Bryn Cunningham, the province’s current head of operations, is also set to move into a more ‘hands-on’ general manager position. Cunningham is in the process of completing a pathway review, which could result in greater investment in coaching in schools if there is greater buy-in to a more aligned programme. Cunningham does not see the answer in Ulster becoming a testing ground for the overspill of Leinster talent, but one to maintain its identity and developing home grown players, all which will require a change of mindset.

“I think there has to be a little bit of a change of focus, including talking about winning things too much,” Cunningham said. “I think a lot of the time it puts undue expectation and pressure and is probably unfair in the sense that we’re not in that space, we don’t operate in the same market as a huge number of other teams within Europe in particular and certainly not with Leinster either.

“Ultimately, we want our own group of players to come through and start to create a stronger identity within the group and how to do that is by our stakeholders and supporters.

“There are three main principles that I’m trying to impart on the squad right now that I feel are really important – enjoyment, energy and competitiveness.

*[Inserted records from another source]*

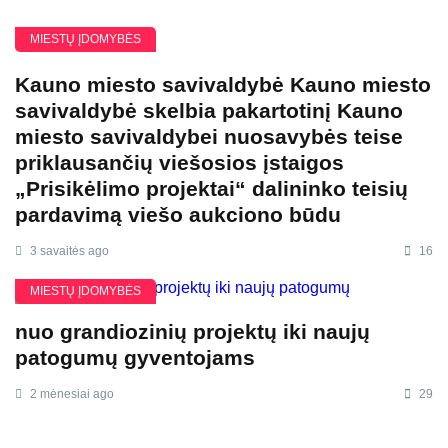
MIESTŲ ĮDOMYBĖS
Kauno miesto savivaldybė Kauno miesto
savivaldybė skelbia pakartotinį Kauno
miesto savivaldybei nuosavybės teise
priklausančių viešosios įstaigos
„Prisikėlimo projektai“ dalininko teisių
pardavimą viešo aukciono būdu
3 savaitės ago
16
MIESTŲ ĮDOMYBĖS
nuo grandiozinių projektų iki naujų
patogumų gyventojams
2 mėnesiai ago
29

We also want to create a stronger connection with our supporters again, where they can see what we are about. We are not going to win every match but we are putting our bodies on the line all the time and look like a real team who are playing not just for each other but everyone else.

“We are also trying to build relationships with our schools and clubs so that there is a joined-up approach, participation can align itself to high performance as well with the same principles.”

Ulster rising up through under-20 ranks

There are green shoots. The Ireland Under-20s squad that took on England in Bath on Friday night included four Ulster players, and hopes are high about the future international potential of the likes of Harry Sheridan, David McCann, Jude Postlethwaite and James McNabney in the current Ulster squad.

The appointment of David Humphreys, Ulster’s European Cup-winning captain, as the IRFU’s high-performance director, will also bring a new focus to addressing the issues, but the answers have to come from within.

“Before we started winning in ’83, Leinster had dominated everything,” Irwin said. “Things do go in phases. We don’t have the same constant conveyor belt of talent that Leinster do. It will change but there are a lot of things to put right for the opportunity for that change.”